[Stored entries]
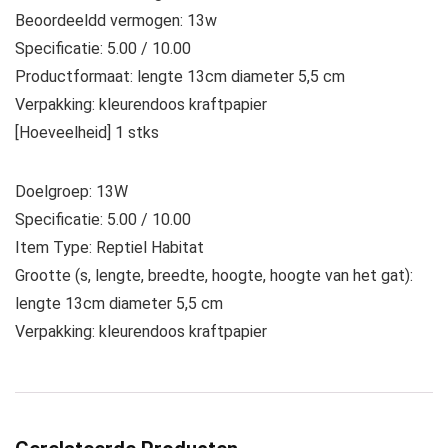
Beoordeeldd vermogen: 13w
Specificatie: 5.00 / 10.00
Productformaat: lengte 13cm diameter 5,5 cm
Verpakking: kleurendoos kraftpapier
[Hoeveelheid] 1 stks
Doelgroep: 13W
Specificatie: 5.00 / 10.00
Item Type: Reptiel Habitat
Grootte (s, lengte, breedte, hoogte, hoogte van het gat):
lengte 13cm diameter 5,5 cm
Verpakking: kleurendoos kraftpapier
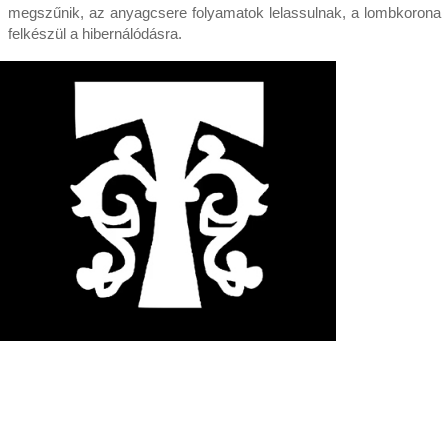
megszűnik, az anyagcsere folyamatok lelassulnak, a lombkorona
felkészül a hibernálódásra.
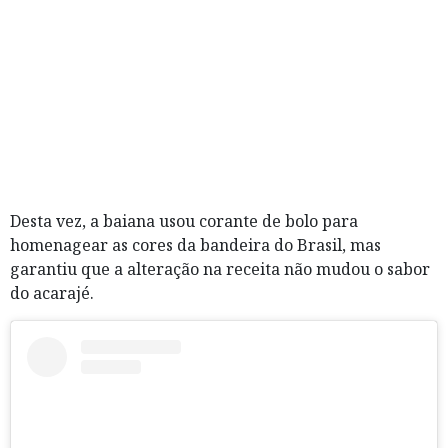
Desta vez, a baiana usou corante de bolo para
homenagear as cores da bandeira do Brasil, mas
garantiu que a alteração na receita não mudou o sabor
do acarajé.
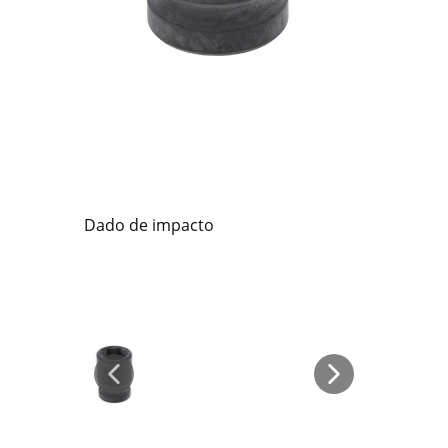
Dado de impacto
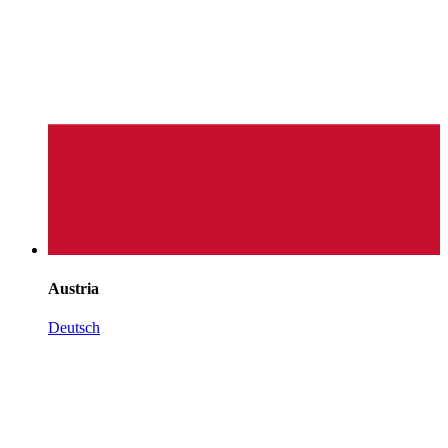
Austria
Deutsch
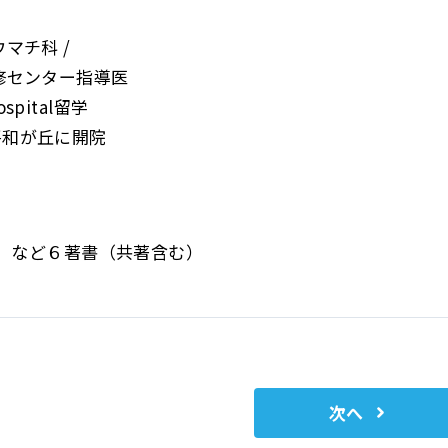
マチ科 /
修センター指導医
hospital留学
平和が丘に開院
」
など６著書（共著含む）
次へ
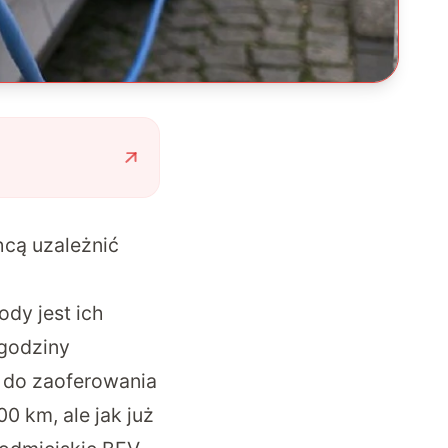
cą uzależnić
dy jest ich
 godziny
 do zaoferowania
0 km, ale jak już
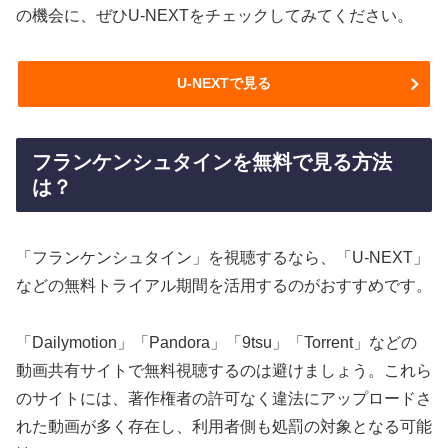
の機会に、ぜひU-NEXTをチェックしてみてください。
U-NEXTで見る
フランケンシュタインを無料で見る方法
は？
「フランケンシュタイン」を視聴するなら、「U-NEXT」
などの無料トライアル期間を活用するのがおすすめです。
「Dailymotion」「Pandora」「9tsu」「Torrent」などの
動画共有サイトで無料視聴するのは避けましょう。これら
のサイトには、著作権者の許可なく違法にアップロードさ
れた動画が多く存在し、利用者側も処罰の対象となる可能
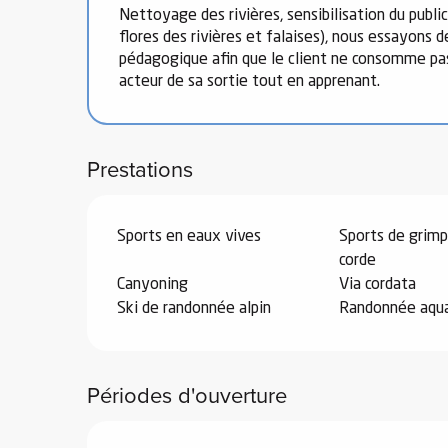
Nettoyage des rivières, sensibilisation du publ
flores des rivières et falaises), nous essayons 
pédagogique afin que le client ne consomme pas 
acteur de sa sortie tout en apprenant.
vités
Prestations
r
es
in -
Sports en eaux vives
Sports de grimp
re
corde
nnée
Canyoning
Via cordata
Ski de randonnée alpin
Randonnée aqu
ue
tes
 -
Périodes d'ouverture
e
ue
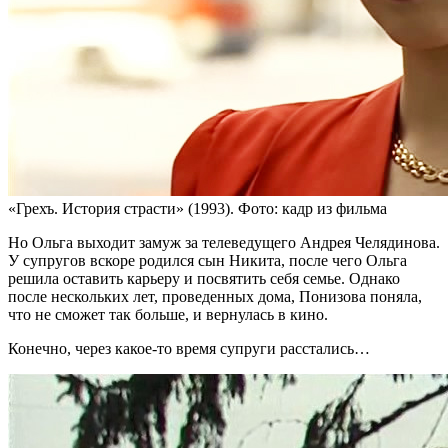
«Грехъ. История страсти» (1993). Фото: кадр из фильма
Но Ольга выходит замуж за телеведущего Андрея Челядинова.
У супругов вскоре родился сын Никита, после чего Ольга
решила оставить карьеру и посвятить себя семье. Однако
после нескольких лет, проведенных дома, Понизова поняла,
что не сможет так больше, и вернулась в кино.
Конечно, через какое-то время супруги расстались…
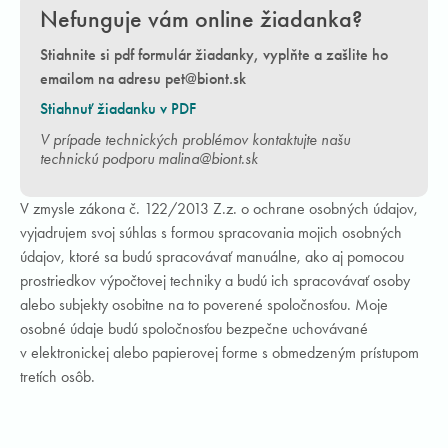
Nefunguje vám online žiadanka?
Stiahnite si pdf formulár žiadanky, vyplňte a zašlite ho
emailom na adresu pet@biont.sk
Stiahnuť žiadanku v PDF
V prípade technických problémov kontaktujte našu
technickú podporu malina@biont.sk
V zmysle zákona č. 122/2013 Z.z. o ochrane osobných údajov,
vyjadrujem svoj súhlas s formou spracovania mojich osobných
údajov, ktoré sa budú spracovávať manuálne, ako aj pomocou
prostriedkov výpočtovej techniky a budú ich spracovávať osoby
alebo subjekty osobitne na to poverené spoločnosťou. Moje
osobné údaje budú spoločnosťou bezpečne uchovávané
v elektronickej alebo papierovej forme s obmedzeným prístupom
tretích osôb.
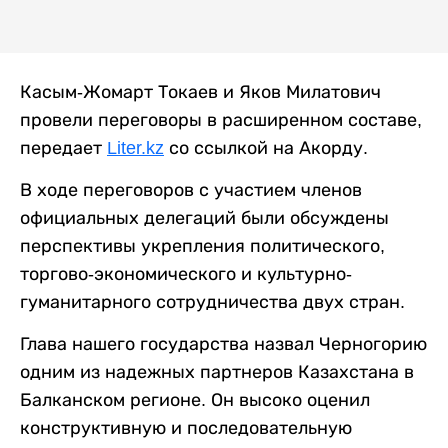
Касым-Жомарт Токаев и Яков Милатович
провели переговоры в расширенном составе,
передает
Liter.kz
со ссылкой на Акорду.
В ходе переговоров с участием членов
официальных делегаций были обсуждены
перспективы укрепления политического,
торгово-экономического и культурно-
гуманитарного сотрудничества двух стран.
Глава нашего государства назвал Черногорию
одним из надежных партнеров Казахстана в
Балканском регионе. Он высоко оценил
конструктивную и последовательную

WHAT YOU ARE ASKED TO DO:
Wherever a line of the records above contains the string "budú", copy that line out.

SOLUTION TO THE PROBLEM:
údajov, ktoré sa budú spracovávať manuálne, ako aj pomocou
prostriedkov výpočtovej techniky a budú ich spracovávať osoby
osobné údaje budú spoločnosťou bezpečne uchovávané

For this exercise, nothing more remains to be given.